| Exercise instructions |
For the records that follow, return only the count of lines containing the string "pháp".
____ Data
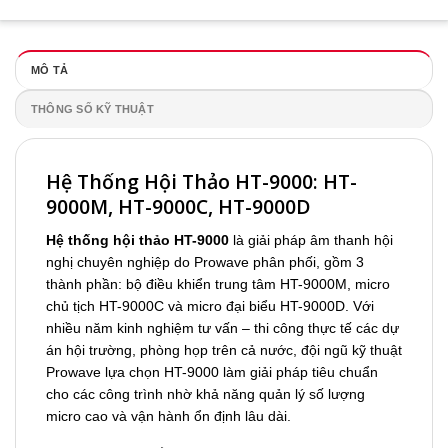
MÔ TẢ
THÔNG SỐ KỸ THUẬT
Hệ Thống Hội Thảo HT-9000: HT-
9000M, HT-9000C, HT-9000D
Hệ thống hội thảo HT-9000
là giải pháp âm thanh hội
nghị chuyên nghiệp do Prowave phân phối, gồm 3
thành phần: bộ điều khiển trung tâm HT-9000M, micro
chủ tịch HT-9000C và micro đại biểu HT-9000D. Với
nhiều năm kinh nghiệm tư vấn – thi công thực tế các dự
án hội trường, phòng họp trên cả nước, đội ngũ kỹ thuật
Prowave lựa chọn HT-9000 làm giải pháp tiêu chuẩn
cho các công trình nhờ khả năng quản lý số lượng
micro cao và vận hành ổn định lâu dài.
________
| Reply |
2